-------- Supplied entries --------

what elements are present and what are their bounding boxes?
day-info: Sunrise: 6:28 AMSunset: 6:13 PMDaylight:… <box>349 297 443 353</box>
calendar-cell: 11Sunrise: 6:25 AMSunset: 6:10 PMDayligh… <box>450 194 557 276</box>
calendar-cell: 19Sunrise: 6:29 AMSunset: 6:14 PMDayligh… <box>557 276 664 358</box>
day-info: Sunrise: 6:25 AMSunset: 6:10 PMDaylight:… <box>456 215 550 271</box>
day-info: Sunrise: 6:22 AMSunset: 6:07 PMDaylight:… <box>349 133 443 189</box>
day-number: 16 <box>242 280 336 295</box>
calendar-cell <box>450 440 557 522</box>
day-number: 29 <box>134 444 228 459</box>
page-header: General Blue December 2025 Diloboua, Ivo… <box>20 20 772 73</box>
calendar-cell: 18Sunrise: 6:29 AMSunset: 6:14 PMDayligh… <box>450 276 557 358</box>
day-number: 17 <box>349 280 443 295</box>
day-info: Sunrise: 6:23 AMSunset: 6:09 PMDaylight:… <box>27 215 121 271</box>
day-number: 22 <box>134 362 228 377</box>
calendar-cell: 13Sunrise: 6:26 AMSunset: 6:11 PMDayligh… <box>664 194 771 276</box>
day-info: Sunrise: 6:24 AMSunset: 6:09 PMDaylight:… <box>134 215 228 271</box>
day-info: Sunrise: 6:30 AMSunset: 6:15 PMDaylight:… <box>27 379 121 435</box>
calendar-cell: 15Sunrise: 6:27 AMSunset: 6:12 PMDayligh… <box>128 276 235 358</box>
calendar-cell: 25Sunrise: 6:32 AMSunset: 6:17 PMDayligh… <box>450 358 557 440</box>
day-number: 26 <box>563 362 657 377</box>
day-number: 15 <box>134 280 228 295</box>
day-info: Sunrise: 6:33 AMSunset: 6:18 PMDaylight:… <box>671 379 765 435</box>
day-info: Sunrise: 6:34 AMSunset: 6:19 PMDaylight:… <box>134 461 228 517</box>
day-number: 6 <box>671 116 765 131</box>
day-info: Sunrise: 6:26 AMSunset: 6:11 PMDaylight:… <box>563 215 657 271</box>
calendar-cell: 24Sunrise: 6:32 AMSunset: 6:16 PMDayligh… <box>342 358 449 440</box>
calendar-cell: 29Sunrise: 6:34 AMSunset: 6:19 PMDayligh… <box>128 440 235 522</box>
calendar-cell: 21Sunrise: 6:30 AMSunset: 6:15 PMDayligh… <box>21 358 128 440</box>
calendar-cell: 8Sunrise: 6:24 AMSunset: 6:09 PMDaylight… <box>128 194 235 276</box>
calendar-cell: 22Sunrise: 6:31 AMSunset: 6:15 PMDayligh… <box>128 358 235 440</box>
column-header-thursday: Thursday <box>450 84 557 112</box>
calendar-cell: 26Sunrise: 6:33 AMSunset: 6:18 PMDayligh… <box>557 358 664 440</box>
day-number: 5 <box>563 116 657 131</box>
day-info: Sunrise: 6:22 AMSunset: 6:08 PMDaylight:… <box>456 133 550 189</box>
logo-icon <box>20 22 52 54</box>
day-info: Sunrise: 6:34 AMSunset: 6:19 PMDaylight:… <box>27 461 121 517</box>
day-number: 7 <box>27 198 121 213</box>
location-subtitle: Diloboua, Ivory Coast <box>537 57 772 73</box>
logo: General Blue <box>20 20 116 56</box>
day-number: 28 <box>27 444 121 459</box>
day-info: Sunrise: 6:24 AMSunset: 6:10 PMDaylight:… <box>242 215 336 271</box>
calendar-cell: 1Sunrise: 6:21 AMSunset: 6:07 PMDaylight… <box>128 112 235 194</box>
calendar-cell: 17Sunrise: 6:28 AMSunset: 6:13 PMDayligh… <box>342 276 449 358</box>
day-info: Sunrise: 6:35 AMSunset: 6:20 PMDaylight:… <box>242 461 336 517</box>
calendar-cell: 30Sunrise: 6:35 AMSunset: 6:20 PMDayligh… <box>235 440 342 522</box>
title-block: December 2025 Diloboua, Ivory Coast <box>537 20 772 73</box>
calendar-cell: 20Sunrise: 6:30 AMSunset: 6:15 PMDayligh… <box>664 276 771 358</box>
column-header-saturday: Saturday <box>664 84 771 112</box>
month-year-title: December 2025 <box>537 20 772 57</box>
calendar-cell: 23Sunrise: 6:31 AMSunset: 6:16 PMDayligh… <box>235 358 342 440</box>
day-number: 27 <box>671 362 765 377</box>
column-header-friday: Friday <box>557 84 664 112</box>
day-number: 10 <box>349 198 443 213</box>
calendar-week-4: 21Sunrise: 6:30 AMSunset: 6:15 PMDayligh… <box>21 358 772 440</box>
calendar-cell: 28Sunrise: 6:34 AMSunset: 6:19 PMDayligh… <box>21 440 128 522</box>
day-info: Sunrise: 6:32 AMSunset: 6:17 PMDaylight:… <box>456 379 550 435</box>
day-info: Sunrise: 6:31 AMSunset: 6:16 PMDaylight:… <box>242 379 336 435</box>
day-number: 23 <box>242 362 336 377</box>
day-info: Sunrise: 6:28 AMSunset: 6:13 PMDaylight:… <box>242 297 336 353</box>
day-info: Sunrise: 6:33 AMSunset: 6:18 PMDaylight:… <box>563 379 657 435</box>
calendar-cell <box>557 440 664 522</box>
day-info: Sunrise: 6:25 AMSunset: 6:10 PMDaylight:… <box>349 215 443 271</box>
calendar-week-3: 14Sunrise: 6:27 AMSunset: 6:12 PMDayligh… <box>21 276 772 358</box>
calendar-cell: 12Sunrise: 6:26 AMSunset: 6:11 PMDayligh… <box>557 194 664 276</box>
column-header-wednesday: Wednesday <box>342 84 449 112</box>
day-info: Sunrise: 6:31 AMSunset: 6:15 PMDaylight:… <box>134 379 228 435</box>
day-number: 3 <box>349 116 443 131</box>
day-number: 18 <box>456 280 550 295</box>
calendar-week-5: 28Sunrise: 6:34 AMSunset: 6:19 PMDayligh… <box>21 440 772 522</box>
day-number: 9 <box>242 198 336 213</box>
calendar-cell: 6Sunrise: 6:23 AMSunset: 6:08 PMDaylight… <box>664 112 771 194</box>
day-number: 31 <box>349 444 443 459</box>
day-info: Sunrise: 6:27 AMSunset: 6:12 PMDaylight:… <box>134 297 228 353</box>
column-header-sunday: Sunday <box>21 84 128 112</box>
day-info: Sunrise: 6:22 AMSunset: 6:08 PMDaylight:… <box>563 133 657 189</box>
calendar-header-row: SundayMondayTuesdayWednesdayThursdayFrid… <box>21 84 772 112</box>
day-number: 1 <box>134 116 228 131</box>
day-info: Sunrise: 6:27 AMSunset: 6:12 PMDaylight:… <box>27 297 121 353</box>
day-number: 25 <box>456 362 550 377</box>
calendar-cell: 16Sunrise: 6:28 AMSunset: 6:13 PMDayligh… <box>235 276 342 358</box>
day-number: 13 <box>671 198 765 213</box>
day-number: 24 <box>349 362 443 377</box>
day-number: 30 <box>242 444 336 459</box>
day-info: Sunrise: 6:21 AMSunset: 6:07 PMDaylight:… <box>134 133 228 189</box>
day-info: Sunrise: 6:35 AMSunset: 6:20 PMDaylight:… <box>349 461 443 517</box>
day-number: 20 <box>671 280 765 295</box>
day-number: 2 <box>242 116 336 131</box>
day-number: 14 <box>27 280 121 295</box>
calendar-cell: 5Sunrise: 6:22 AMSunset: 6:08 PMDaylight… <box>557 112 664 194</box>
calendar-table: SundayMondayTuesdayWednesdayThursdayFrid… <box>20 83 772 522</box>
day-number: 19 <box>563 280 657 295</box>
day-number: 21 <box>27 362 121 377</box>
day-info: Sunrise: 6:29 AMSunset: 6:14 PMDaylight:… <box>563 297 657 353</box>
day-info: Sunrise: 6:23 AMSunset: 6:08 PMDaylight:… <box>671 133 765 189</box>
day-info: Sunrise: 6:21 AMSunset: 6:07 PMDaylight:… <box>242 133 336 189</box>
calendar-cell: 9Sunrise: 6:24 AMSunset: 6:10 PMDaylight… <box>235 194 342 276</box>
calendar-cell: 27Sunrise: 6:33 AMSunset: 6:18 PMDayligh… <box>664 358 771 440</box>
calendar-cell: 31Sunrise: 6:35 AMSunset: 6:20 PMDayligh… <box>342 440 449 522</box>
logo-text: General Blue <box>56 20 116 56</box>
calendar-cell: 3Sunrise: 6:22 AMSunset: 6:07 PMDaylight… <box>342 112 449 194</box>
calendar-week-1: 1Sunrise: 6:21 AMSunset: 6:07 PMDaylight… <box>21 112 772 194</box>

--------

## What you need to do
In the records above, some lines hold the word "December"; copy each such line.

## Answer space
page-header: General Blue December 2025 Diloboua, Ivo… <box>20 20 772 73</box>
title-block: December 2025 Diloboua, Ivory Coast <box>537 20 772 73</box>
month-year-title: December 2025 <box>537 20 772 57</box>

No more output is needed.